WHAT NEEDS TO BE DONE
Print all of the entries exactly, minus the pictures.

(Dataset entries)
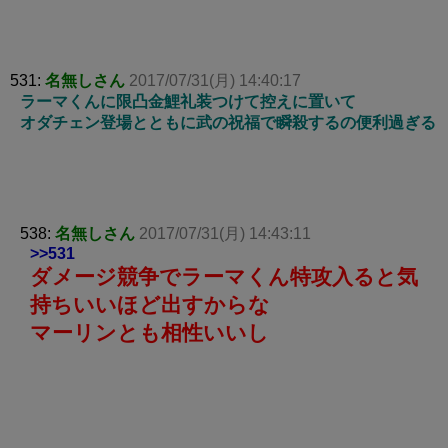
531:
名無しさん
2017/07/31(月) 14:40:17
ラーマくんに限凸金鯉礼装つけて控えに置いて
オダチェン登場とともに武の祝福で瞬殺するの便利過ぎる
538:
名無しさん
2017/07/31(月) 14:43:11
>>531
ダメージ競争でラーマくん特攻入ると気
持ちいいほど出すからな
マーリンとも相性いいし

ANSWER AREA
531:
名無しさん
2017/07/31(月) 14:40:17
ラーマくんに限凸金鯉礼装つけて控えに置いて
オダチェン登場とともに武の祝福で瞬殺するの便利過ぎる
538:
名無しさん
2017/07/31(月) 14:43:11
>>531
ダメージ競争でラーマくん特攻入ると気
持ちいいほど出すからな
マーリンとも相性いいし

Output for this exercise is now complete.